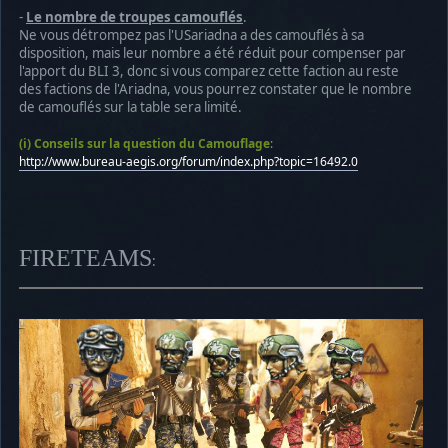
-
Le nombre de troupes camouflés
.
Ne vous détrompez pas l'USariadna a des camouflés à sa
disposition, mais leur nombre a été réduit pour compenser par
l'apport du BLI 3, donc si vous comparez cette faction au reste
des factions de l'Ariadna, vous pourrez constater que le nombre
de camouflés sur la table sera limité.
(i) Conseils sur la question du Camouflage
:
http://www.bureau-aegis.org/forum/index.php?topic=16492.0
FIRETEAMS
:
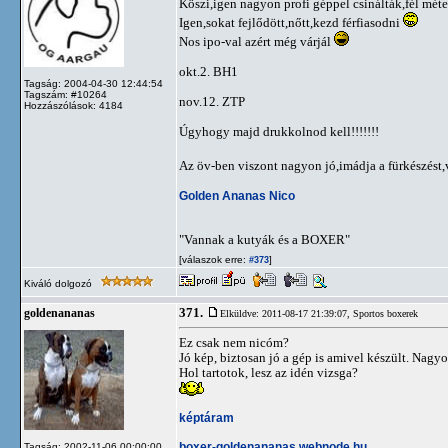
Köszi,igen nagyon profi géppel csinálták,fél mé
Igen,sokat fejlődött,nőtt,kezd férfiasodni
Nos ipo-val azért még várjál
okt.2. BH1
Tagság: 2004-04-30 12:44:54
Tagszám: #10264
nov.12. ZTP
Hozzászólások: 4184
Úgyhogy majd drukkolnod kell!!!!!!!
Az öv-ben viszont nagyon jó,imádja a fürkészést,
Golden Ananas Nico
"Vannak a kutyák és a BOXER"
[válaszok erre:
]
#373
Kiváló dolgozó
371.
goldenananas
Elküldve: 2011-08-17 21:39:07,
Sportos boxerek
Ez csak nem nicóm?
Jó kép, biztosan jó a gép is amivel készült. Nagy
Hol tartotok, lesz az idén vizsga?
képtáram
boxer-goldenananas.webnode.hu
Tagság: 2002-11-06 00:00:00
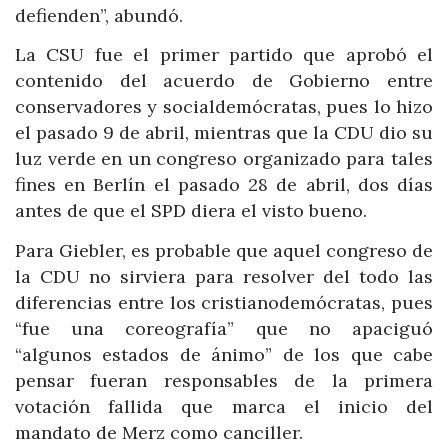
defienden”, abundó.
La CSU fue el primer partido que aprobó el
contenido del acuerdo de Gobierno entre
conservadores y socialdemócratas, pues lo hizo
el pasado 9 de abril, mientras que la CDU dio su
luz verde en un congreso organizado para tales
fines en Berlín el pasado 28 de abril, dos días
antes de que el SPD diera el visto bueno.
Para Giebler, es probable que aquel congreso de
la CDU no sirviera para resolver del todo las
diferencias entre los cristianodemócratas, pues
“fue una coreografía” que no apaciguó
“algunos estados de ánimo” de los que cabe
pensar fueran responsables de la primera
votación fallida que marca el inicio del
mandato de Merz como canciller.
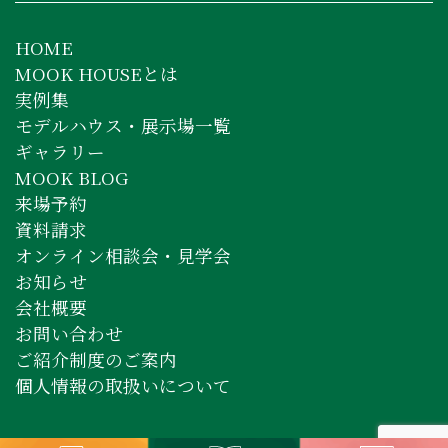
HOME
MOOK HOUSEとは
実例集
モデルハウス・展示場一覧
ギャラリー
MOOK BLOG
来場予約
資料請求
オンライン相談会・見学会
お知らせ
会社概要
お問い合わせ
ご紹介制度のご案内
個人情報の取扱いについて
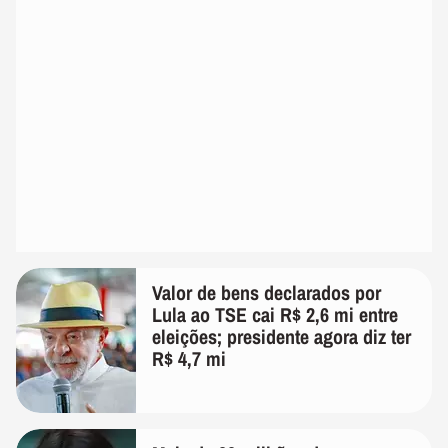
Valor de bens declarados por
Lula ao TSE cai R$ 2,6 mi entre
eleições; presidente agora diz ter
R$ 4,7 mi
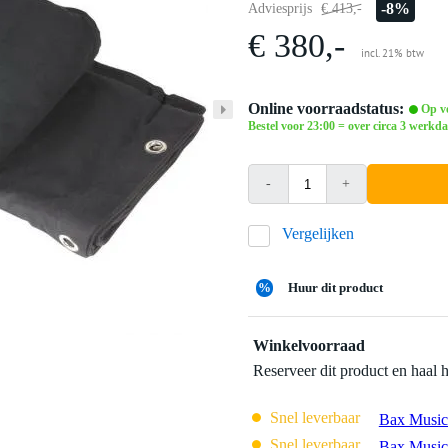
-8%
Adviesprijs
€ 413,-
€ 380,-
incl. 21% btw
Online voorraadstatus:
Op vo
Bestel voor 23:00 = over circa 3 werkda
-
+
Vergelijken
%
Huur dit product
Winkelvoorraad
Reserveer dit product en haal 
Snel leverbaar
Bax Music
Snel leverbaar
Bax Music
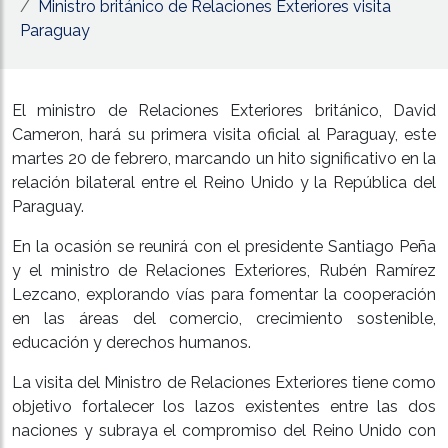
​Ministro británico de Relaciones Exteriores visita
Paraguay
El ministro de Relaciones Exteriores británico, David
Cameron, hará su primera visita oficial al Paraguay, este
martes 20 de febrero, marcando un hito significativo en la
relación bilateral entre el Reino Unido y la República del
Paraguay.
En la ocasión se reunirá con el presidente Santiago Peña
y el ministro de Relaciones Exteriores, Rubén Ramírez
Lezcano, explorando vías para fomentar la cooperación
en las áreas del comercio, crecimiento sostenible,
educación y derechos humanos.
La visita del Ministro de Relaciones Exteriores tiene como
objetivo fortalecer los lazos existentes entre las dos
naciones y subraya el compromiso del Reino Unido con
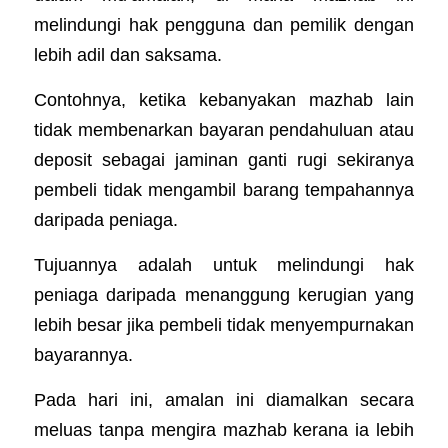
melindungi hak pengguna dan pemilik dengan 
lebih adil dan saksama. 
Contohnya, ketika kebanyakan mazhab lain 
tidak membenarkan bayaran pendahuluan atau 
deposit sebagai jaminan ganti rugi sekiranya 
pembeli tidak mengambil barang tempahannya 
daripada peniaga. 
Tujuannya adalah untuk melindungi hak 
peniaga daripada menanggung kerugian yang 
lebih besar jika pembeli tidak menyempurnakan 
bayarannya.
Pada hari ini, amalan ini diamalkan secara 
meluas tanpa mengira mazhab kerana ia lebih 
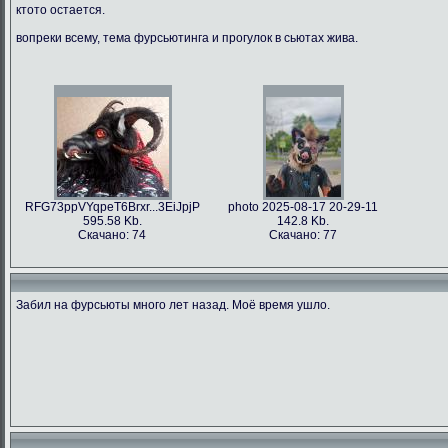
ктото остается.
вопреки всему, тема фурсьютинга и прогулок в сьютах жива.
RFG73ppVYqpeT6Brxr...3EiJpjP
photo 2025-08-17 20-29-11
595.58 Kb.
142.8 Kb.
Скачано: 74
Скачано: 77
Забил на фурсьюты много лет назад. Моё время ушло.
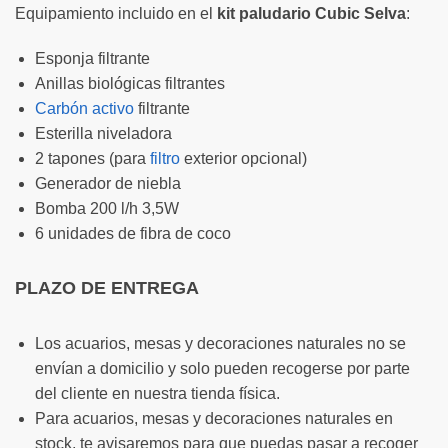
Equipamiento incluido en el
kit paludario Cubic Selva
:
Esponja filtrante
Anillas biológicas filtrantes
Carbón activo
filtrante
Esterilla niveladora
2 tapones (para
filtro
exterior opcional)
Generador de niebla
Bomba 200 l/h 3,5W
6 unidades de fibra de coco
PLAZO DE ENTREGA
Los acuarios, mesas y decoraciones naturales no se
envían a domicilio y solo pueden recogerse por parte
del cliente en nuestra tienda física.
Para acuarios, mesas y decoraciones naturales en
stock, te avisaremos para que puedas pasar a recoger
════════════════════
◆ **Problem requirements**
Copy all lines of the records that have the string "decoraciones" in them.

◆ **Solution**
Los acuarios, mesas y decoraciones naturales no se
Para acuarios, mesas y decoraciones naturales en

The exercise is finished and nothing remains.